Energie : les enjeux

  • Explorer d’autres moyens de produire de l’énergie, en diminuant les rejets de CO2 et en variant/diminuant les besoins en ressources naturelles ;
  • Gérer plus efficacement les ressources naturelles pour faire face au double constat augmentation de la population / réduction des émissions de CO2 ;
  • Rendre plus compétitive les installations : diminuer le coût de production, sécuriser, réduire l’empreinte environnementale, gagner en flexibilité et en fiabilité pour s’adapter aux fluctuations des marchés et permettre une meilleure intégration des énergies renouvelables.

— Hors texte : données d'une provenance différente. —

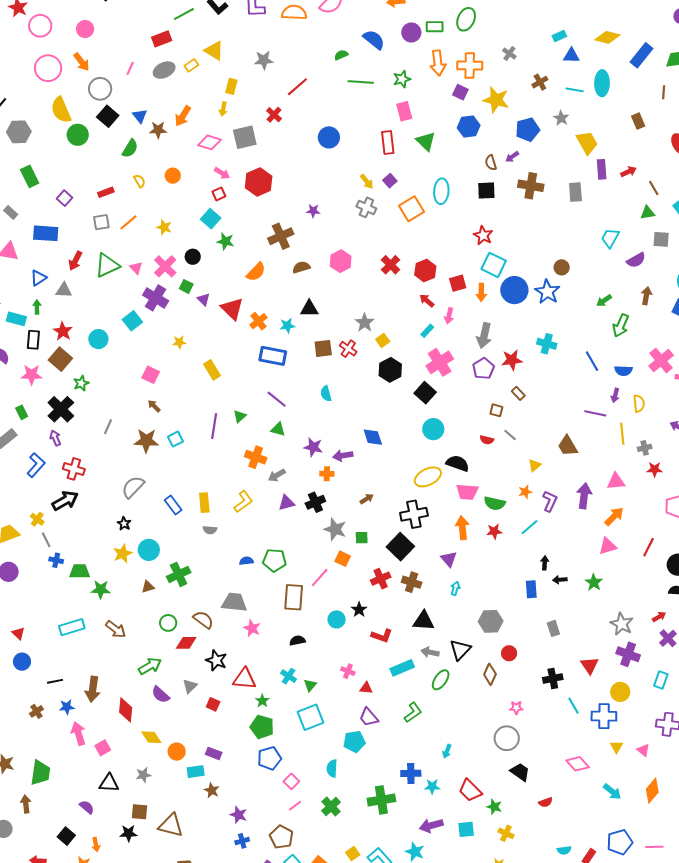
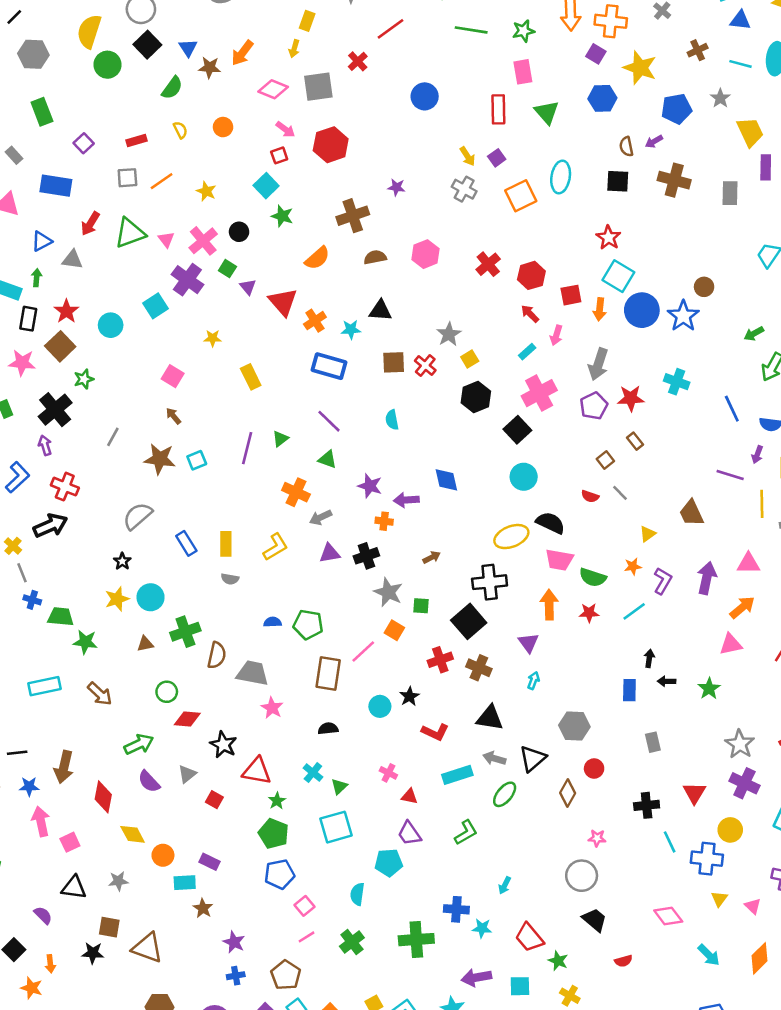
yellow semicircle: (61, 110) -> (89, 31), turned 36
brown square: (496, 410) -> (605, 460), turned 32
brown semicircle: (203, 620) -> (217, 655), moved, turned 60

Le transport de l’énergie, une réelle problématique

L’augmentation de la production d’électricité et l’intégration des énergies alternatives ont des conséquences directes sur le marché mondial de la transmission. 16% de l’électricité produite dans le monde ne parvient pas aux utilisateurs finaux.
Le renforcement et la création de nouvelles structures de transport sont mises en place : les pays émergents s’équipent, les pays matures, où l’intégration des moyens de production intermittents remet en cause les schémas existants, commencent à développer des liaisons HVDC (courant continu haute tension).

Energie : les innovations

Tous ces facteurs ont entraîné l’essor des énergies renouvelables (ENR) ces dernières années à travers le monde. Si l’hydraulique reste le moyen de production le plus important, les autres solutions deviennent incontournables : l’éolien on-shore, proche de la grid-parity, le solaire, la biomasse, l’éolien off-shore et l’utilisation de la force des océans (puissance des courants, force des vagues). Le développement des centrales ultra supercritiques et du captage du CO2 (CSC) rendent le charbon moins polluant. Les centrales au gaz, à cycle simple ou combiné présentent des avantages en termes de coût, de rendement, d’utilisation (énergétique ou industrielle), de flexibilité et d’émissions.

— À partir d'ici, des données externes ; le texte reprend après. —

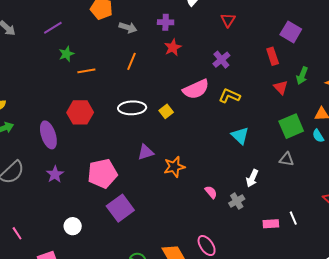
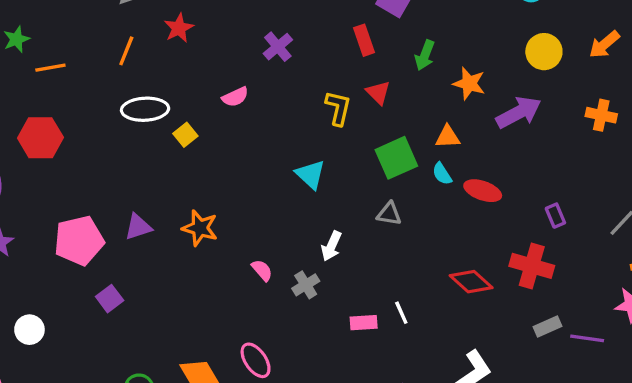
red star: (173, 47) -> (179, 28), moved
green arrow: (302, 76) -> (425, 55), moved
pink semicircle: (196, 89) -> (235, 97), size x0.6
yellow L-shape: (229, 96) -> (338, 108), moved, turned 80
white ellipse: (132, 108) -> (145, 109), moved
purple triangle: (146, 152) -> (138, 227), moved
orange star: (174, 167) -> (200, 228), turned 30
purple square: (120, 208) -> (110, 299), size x0.6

Pour répondre aux exigences des consommateurs (fiabilité, sécurité, optimisation des installations, simplicité d’utilisation), un nouveau réseau électrique émerge, plus “intelligent”, le smart grid. Ses avantages :

  • Interactivité : chaque consommateur peut produire sa propre énergie mais l’enjeu reste de connecter des sources variées et irrégulières au réseau central ;
  • Flexibilité : possibilité d’agir sur sa consommation ;
  • Anticipation : la gestion du réseau en temps réel permet d’adapter l’offre en conséquence.

Transport : l’état des lieux

  • L’expansion démographique, la hyper-concentration urbaine, la saturation routière et les préoccupations environnementales ;
  • Les défis des villes : planification urbaine, contrôle de la pollution et gestion de la circulation ;
  • Une performance environnementale : le transport ferroviaire consomme en moyenne 2 à 5 fois moins d’énergie et produit 3 à 10 fois moins d’émissions de CO2 que les autres modes de transport ;
  • Des comportements et des investissements orientés vers un mode de transport plus écologique ;
  • Le remplacement, la modernisation de matériel et le prolongement de réseaux ;
  • La libéralisation du marché et l’arrivée de nouveaux exploitants qui investissent dans du matériel roulant.

Transport : les enjeux

  • Accompagner les besoins croissants de mobilité tout en répondant aux défis des villes ;
  • Développer des réseaux de transport en commun urbains et interurbains sûrs, confortables et accessibles ;
  • Assurer l’efficacité énergétique des équipements ;
  • Développer la communication et l’interactivité des équipements.